The software provides the users with several tools to allow them to generate trends that are appropriate to the fracture sets that are to be modeled. This includes a distance to fault parameter, curvature calculation and a simple elastic stress model calculation. Any other trend may be used, whether generated within RMS or imported into RMS from some external source.

Fracture permeability

The number of fractures within a reservoir is often so large that it is impractical to model all of them with the memory resources of modern computers. On the other hand it is not usually necessary to hold all the fractures in memory at once. For some calculations, such as the matrix-fracture exchange, it is enough to have a local model of the fractures. For this reason the model works on a "generate on demand" approach, with fractures only being generated in a region when needed for calculation or inspection. For permeability calibration it is enough to get a measure of the capacity of the fracture model in each cell. In essence this capacity acts as a counter for the number of fractures and their orientations within a cell of the flow model. Because it depends on direction, this capacity is a tensor. The software does this by generating very many fractures but only storing the associated capacity. The capacity is then calibrated to well test permeability if sufficient data is available. Otherwise, a predictive model of permeability may be made by assigning apertures to the fracture sets. Indeed, it is not always necessary to explicitly model the fractures. As a rapid first pass model, or as a definitive model when the matrix fracture fluid exchange process is fast, it is possible to account for the effect of fractures as a permeability modifier alone. In these circumstances the software allows the fracture density trend model to be used as a proxy for capacity and it is calibrated directly to well test.

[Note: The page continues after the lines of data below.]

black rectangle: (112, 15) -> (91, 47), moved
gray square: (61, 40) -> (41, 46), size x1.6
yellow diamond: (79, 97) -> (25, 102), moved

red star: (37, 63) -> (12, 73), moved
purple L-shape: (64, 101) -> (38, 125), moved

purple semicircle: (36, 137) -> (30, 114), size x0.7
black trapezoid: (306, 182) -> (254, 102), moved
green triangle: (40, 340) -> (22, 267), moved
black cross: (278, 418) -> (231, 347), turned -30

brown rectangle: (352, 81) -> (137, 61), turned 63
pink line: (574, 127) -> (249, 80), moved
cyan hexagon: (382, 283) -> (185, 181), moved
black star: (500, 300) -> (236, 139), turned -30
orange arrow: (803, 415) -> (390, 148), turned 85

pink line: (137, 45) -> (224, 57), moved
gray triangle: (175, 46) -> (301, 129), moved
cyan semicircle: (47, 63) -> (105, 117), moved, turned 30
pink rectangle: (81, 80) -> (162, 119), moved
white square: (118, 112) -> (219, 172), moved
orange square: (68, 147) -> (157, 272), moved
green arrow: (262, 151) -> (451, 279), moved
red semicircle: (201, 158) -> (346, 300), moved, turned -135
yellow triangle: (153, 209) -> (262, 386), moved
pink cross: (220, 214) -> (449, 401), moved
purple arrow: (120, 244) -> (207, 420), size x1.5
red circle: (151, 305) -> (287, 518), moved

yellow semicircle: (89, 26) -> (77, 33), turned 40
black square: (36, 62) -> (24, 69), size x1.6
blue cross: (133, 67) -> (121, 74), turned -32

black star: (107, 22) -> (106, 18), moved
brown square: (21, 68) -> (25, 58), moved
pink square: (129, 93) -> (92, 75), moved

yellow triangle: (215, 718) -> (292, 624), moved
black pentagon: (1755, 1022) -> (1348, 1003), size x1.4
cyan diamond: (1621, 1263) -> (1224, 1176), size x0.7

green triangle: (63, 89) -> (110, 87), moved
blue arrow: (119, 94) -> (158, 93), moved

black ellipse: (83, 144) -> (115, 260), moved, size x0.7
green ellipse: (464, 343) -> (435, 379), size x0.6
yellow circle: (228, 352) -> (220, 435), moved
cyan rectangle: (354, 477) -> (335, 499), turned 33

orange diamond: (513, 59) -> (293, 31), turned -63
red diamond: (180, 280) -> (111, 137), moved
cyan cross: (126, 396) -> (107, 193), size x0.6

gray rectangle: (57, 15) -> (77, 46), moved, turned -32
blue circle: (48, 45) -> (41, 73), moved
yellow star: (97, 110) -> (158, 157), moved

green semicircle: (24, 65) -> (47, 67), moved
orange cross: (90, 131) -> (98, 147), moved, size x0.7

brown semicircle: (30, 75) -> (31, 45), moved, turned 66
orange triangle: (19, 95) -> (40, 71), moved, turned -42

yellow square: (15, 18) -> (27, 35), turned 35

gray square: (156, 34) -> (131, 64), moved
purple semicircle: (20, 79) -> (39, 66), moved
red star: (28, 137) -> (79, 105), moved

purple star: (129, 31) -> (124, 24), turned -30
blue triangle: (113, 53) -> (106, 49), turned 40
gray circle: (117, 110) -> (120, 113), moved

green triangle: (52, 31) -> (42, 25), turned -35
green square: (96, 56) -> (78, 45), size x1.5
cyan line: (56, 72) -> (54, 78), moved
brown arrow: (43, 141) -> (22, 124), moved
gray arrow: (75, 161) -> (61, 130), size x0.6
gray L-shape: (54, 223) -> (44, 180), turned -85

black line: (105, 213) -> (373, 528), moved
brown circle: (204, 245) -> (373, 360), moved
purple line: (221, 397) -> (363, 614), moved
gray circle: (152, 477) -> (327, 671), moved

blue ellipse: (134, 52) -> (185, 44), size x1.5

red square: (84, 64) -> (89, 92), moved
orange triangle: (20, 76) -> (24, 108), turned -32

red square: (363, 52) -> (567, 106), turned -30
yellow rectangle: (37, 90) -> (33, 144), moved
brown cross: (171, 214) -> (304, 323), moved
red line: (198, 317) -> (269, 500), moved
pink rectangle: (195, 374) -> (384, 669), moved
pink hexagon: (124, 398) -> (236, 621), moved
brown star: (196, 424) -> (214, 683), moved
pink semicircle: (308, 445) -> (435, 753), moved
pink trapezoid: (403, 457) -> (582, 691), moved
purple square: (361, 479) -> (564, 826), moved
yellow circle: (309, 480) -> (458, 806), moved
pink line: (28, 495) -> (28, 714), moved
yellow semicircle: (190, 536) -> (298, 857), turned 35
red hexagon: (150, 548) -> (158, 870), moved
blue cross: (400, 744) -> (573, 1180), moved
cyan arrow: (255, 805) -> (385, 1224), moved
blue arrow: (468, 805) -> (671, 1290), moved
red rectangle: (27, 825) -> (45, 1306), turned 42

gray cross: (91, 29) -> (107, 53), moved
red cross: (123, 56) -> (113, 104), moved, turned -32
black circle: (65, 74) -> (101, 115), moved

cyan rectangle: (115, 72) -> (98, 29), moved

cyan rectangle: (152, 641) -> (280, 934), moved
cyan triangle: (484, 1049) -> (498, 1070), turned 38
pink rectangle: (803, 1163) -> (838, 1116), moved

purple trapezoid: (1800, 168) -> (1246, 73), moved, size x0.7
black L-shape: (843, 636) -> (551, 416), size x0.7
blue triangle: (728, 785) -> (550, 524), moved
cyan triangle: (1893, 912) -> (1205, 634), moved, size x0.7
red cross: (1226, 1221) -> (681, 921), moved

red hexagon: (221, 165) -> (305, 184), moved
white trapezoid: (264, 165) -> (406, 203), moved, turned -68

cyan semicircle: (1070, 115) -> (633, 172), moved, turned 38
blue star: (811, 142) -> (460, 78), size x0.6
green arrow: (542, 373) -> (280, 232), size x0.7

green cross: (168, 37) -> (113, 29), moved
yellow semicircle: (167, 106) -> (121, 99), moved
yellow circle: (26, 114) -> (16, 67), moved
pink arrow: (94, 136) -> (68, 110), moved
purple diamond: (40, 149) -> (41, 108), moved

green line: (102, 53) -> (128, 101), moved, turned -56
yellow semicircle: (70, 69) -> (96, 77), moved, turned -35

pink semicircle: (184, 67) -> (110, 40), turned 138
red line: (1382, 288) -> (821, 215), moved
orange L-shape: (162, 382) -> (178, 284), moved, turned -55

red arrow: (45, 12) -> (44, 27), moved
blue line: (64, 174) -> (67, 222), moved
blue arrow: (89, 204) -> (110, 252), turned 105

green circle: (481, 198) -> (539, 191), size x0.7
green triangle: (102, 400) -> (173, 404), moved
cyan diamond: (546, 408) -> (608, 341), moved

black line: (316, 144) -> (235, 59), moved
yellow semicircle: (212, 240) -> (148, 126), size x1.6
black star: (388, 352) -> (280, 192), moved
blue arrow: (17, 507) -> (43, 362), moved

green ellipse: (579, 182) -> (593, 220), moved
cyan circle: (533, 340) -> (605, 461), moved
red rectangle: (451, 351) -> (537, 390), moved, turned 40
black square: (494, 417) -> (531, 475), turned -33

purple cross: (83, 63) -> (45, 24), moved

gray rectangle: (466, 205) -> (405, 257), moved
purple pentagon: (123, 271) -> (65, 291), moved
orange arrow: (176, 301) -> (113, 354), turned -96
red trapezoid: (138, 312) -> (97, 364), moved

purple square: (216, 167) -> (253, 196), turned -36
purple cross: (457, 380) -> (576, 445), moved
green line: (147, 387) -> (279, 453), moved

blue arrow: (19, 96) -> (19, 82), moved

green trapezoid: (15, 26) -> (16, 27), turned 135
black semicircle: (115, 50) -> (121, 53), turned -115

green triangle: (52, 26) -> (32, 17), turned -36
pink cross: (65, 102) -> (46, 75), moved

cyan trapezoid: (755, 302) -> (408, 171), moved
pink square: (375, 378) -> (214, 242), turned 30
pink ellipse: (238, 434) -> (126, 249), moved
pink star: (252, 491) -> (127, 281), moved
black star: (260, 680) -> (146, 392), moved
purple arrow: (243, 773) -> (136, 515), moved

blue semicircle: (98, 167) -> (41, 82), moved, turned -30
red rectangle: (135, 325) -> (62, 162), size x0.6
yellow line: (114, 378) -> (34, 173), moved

Matrix-to-fracture exchange

In classic dual porosity simulators the flow is considered to take place in the fractures only with the matrix acting as a supply of hydrocarbon to the fracture. This exchange is modeled in most flow simulators using a "shape factor" for each simulation cell. In Roxar's software, a number of shape factors are calculated within each simulator cell. In simulators that are capable of handling more than one shape factor per cell, such as the More simulator, this extra resolution may be carried to the simulation. The advantage of this can be seen in Figure 3 where the fracture pattern in two geological layers that end up in the same simulator layer are shown. The histogram of shape factors shows that the different layers have different shape factor responses. This allows the imbibition process to be modeled better within each simulator cell. Of course, if needed the software can calculate a single upscaled shape factor for conventional dual porosity simulators that only use one shape factor.

So what's different?

In many ways, the fracture modeling process is similar to modeling other forms of heterogeneity. Trends are produced and the heterogeneity is modeled to follow those trends. Permeability is assigned, if possible by calibration to well test. One difference for fracture modeling is the calculation of the shape factor. Another, more significant difference is that the levels of uncertainty are higher in fracture modeling. To feel comfortable with the model it is important to have the ability to play with the various parameters to help get an understanding of the uncertainty. For this it is essential that the fracture modeling tool is simple, fast and fully consistent with the 3-D reservoir modeling tool used.